The fourth factor is whether winning and losing are clear. This is big. Clear metrics make it possible to create feedback loops that analysts can use to improve their predictions in the future. In sports, winning and losing is obvious. In foreign policy, it isn't. Is al Qaeda on the path to defeat? Is Iraq on the way to stabilization? Will the U.S. invasion of Afghanistan succeed? Who got it right or wrong? It's hard to say. And the answer today may be different in a year, a decade, or a century. Today's headlines and tomorrow's history books are rarely the same. It's hard for analysts to get better at predicting when they don't know if their past predictions were ever any good.
Deception is the fifth and final factor. University of Louisville Coach Rick Pitino may be holding a little something back for the tournament -- a new play, a different substitution. But this is small-bore stuff compared to what states and transnational actors do to conceal their real intentions and capabilities.
So much for the extremes. The big news is just how much the middle of the predictability spectrum is growing. Smart people are finding clever new ways of generating better data, identifying and unpacking biases, and sharing information unimaginable 20 or even 10 years ago.

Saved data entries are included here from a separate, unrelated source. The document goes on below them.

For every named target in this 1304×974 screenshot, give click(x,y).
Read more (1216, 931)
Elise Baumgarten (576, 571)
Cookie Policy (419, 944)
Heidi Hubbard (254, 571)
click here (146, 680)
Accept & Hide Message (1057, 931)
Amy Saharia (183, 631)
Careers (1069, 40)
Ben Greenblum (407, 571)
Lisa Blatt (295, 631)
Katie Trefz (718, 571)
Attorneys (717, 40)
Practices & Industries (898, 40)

The result: A growing range of human activity has moved from the world of "analysis-by-gut-check" to "analysis by evidence." Nobody predicted just how much can be predicted now.
My three favorite examples of this prediction revolution are election forecasting, medical decision-making, and studies of ethnic conflict.

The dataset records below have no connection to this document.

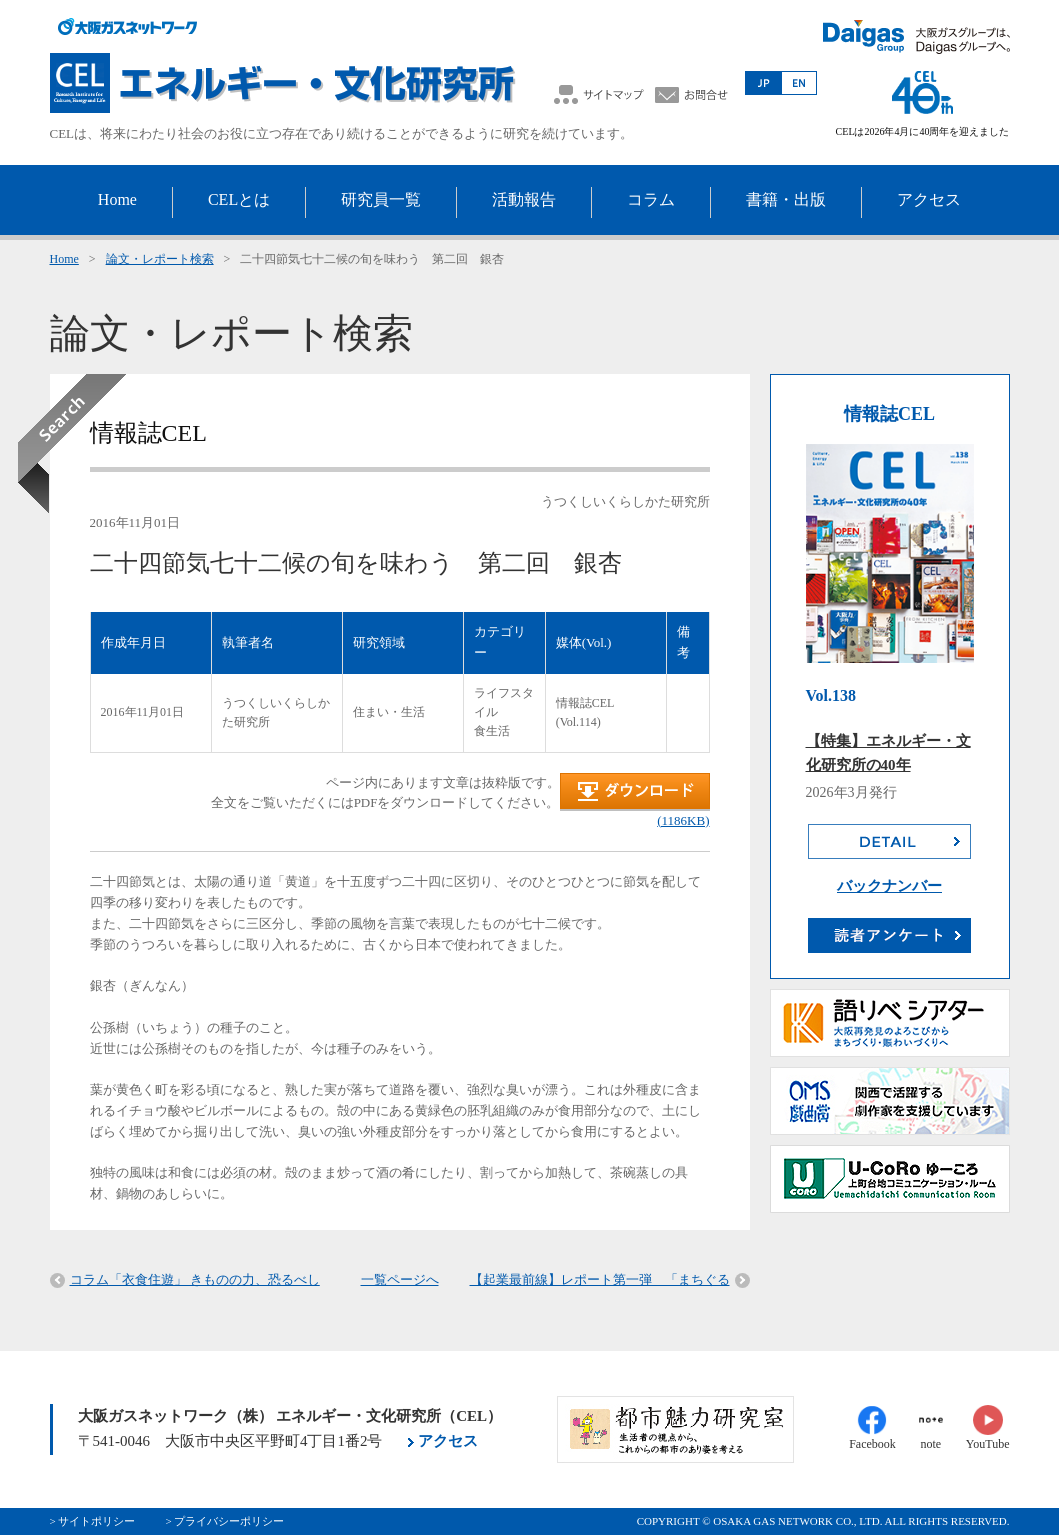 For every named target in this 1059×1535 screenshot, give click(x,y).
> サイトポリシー (93, 1521)
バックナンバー (889, 886)
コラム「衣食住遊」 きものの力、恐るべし (195, 1279)
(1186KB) (683, 820)
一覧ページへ (400, 1279)
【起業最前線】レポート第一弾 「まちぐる (600, 1279)
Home (64, 259)
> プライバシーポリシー (224, 1521)
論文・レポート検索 (160, 259)
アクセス (448, 1441) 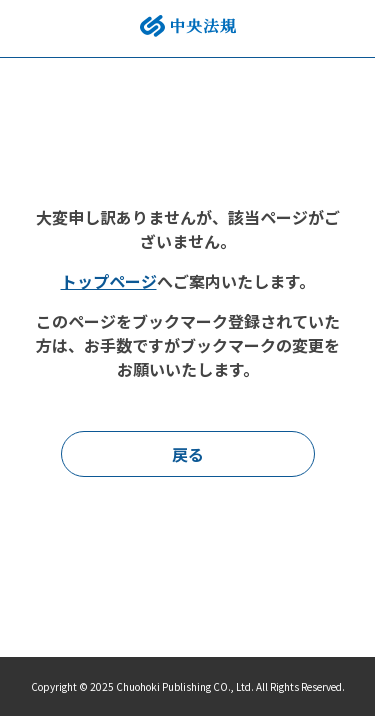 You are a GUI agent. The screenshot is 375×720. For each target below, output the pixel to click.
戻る (188, 454)
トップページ (109, 281) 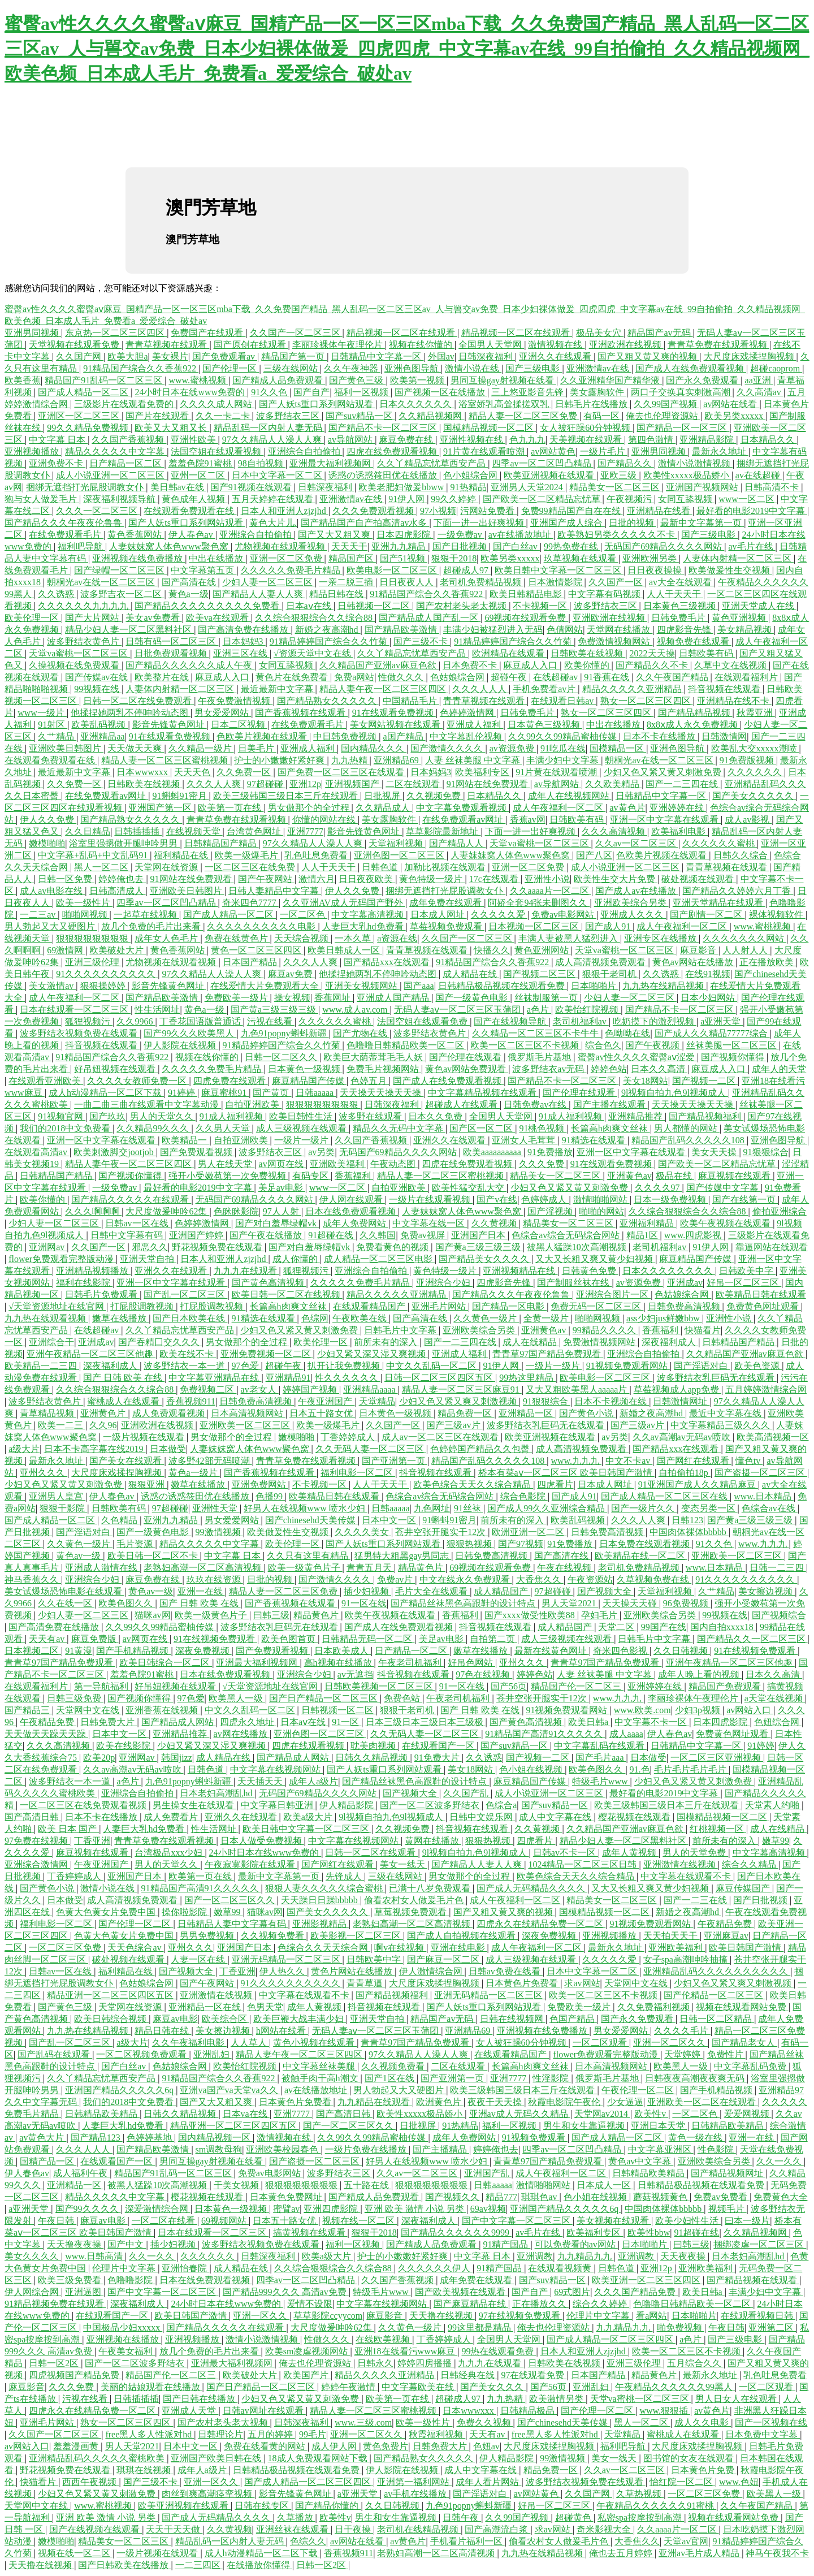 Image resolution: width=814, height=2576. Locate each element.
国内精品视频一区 (215, 2137)
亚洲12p (305, 784)
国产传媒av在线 (97, 677)
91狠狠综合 (766, 1152)
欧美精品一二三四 (42, 1366)
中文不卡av (628, 1461)
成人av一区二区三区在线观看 (441, 1437)
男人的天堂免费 (695, 1852)
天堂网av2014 (602, 2114)
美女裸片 (170, 356)
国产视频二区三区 (540, 974)
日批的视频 (632, 523)
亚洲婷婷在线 (678, 807)
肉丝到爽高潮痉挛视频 (208, 2494)
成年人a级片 (313, 1781)
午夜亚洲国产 (326, 1401)
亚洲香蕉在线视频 (162, 1710)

In the 2012 presidential election, the New York Times's Nate Silver wielded math and polling data to beat the experience and gut feel of longtime election pundits who forecasted a Romney victory. Conservative columnist George Will said his "wild card" was whether Minnesota would go to Romney, edging the Republican to a 321-electoral vote win. Peggy Noonan blogged on the eve of the election, "While everyone is looking at the polls and the storm, Romney's slipping into the presidency." Romney was slipping all right -- in the polls she wasn't watching. It was a big, public triumph of big data and good analysis over reasoning-by-anecdote-and-wishful-thinking that made old school pundits look old.
Evidence-based medicine has shown how doctors' experience and judgment are often wrong. Harvard Professor David S. Jones's new book, Broken Hearts, recounts how two of the most common treatments for heart disease, coronary bypass surgery and angioplasty, have been widely used for years because doctors believed -- falsely, it turns out -- that these procedures would extend life expectancy. Physicians reasoned that patients suffering from blocked arteries would live longer lives if the clogs could somehow be removed or circumvented. Bypass surgery did this by grafting veins or arteries from another part of the body into the heart vasculature. Angioplasty involved inserting a balloon into the blocked artery to compress and shrink the blockage, and then inserting a mesh-like stent to keep future clots from forming. In 1996, doctors performed a peak of 600,000 heart bypass operations. In the 2000s, more than a million angioplasties were performed annually. Yet when randomized clinical trials were conducted, results showed clearly that, except for a few of the sickest patients, these surgical treatments did not extend life expectancy any more than medication and lifestyle changes. And surgery imposed significant side-effect risks, including brain damage.
In political science, new large datasets and field experiments are revolutionizing how we think about ethnic conflict. For years, scholars and policymakers assumed that ethnic cleavages were the primary cause of civil wars. But that's because they never considered how many ethnic cleavages did not cause civil wars. When Professors Jim Fearon and David Laitin did the math, they found that civil wars were more often caused by weak government capacity, low levels of economic development, and mountainous terrain than religious or ethnic differences.
The prediction business isn't perfect. Big hairy outliers still happen with alarming frequency. But March Madness reminds us that not all guesswork has to be guesswork. Gut feel is overrated. And increasingly, it's not the only game in town.